I live in a haunted house so ghosts are not frightening to me. I grew up with them, my children too; we live in the house I grew up in. Anyway ghosts are not unusual for us. We also have a park nearby that I played at as a child and, of course, heard all the chilling stories of kids and adults that haunt the park’s shelter, old swing area and upper ballfields. I never encountered anything strange except two years ago. I walked to the park with three of my children. We were there for a couple of hours and decided to go back home. We took the path at the top of the park where the shelter house and old swings are. As we got closer to the swings my son, who was on a bike, stopped and was looking at them. I turned my head and noticed the center swing slightly moving and a little boy looking at us smiling, then he was gone. We walked a couple of steps past the swing and turned to look and the boy had gone, but the center swing was moving again as if someone was swinging. Neither of the other two swings moved, it was 95° out an no breezes to be felt, even in the shade.

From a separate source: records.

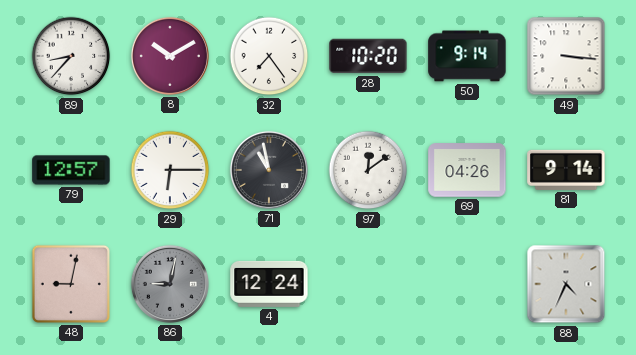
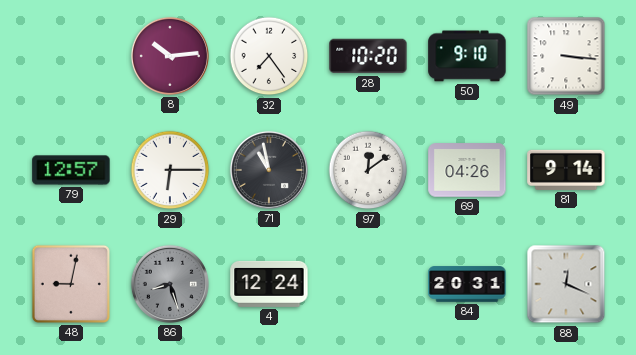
89: 8:37 -> none
8: 10:10 -> 10:14
50: 9:14 -> 9:10
86: 9:02 -> 8:27
84: none -> 20:31
88: 4:34 -> 12:19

I remembered hearing the stories of the children who play on the swings but this was the first time I actually experienced them at the park. My children and I didn’t talk about what we had just witnessed until we got to the old path leading out of the park. We all sensed the same and seen the same boy, it was truly amazing though I haven’t gone back to investigate it further. I plan to soon, hopefully I will be able to get a picture or two or even have the chance to find out who he is and why he is there. But more than that, I’d like for him to be able to find his way home. He was maybe 5 or 6 years old.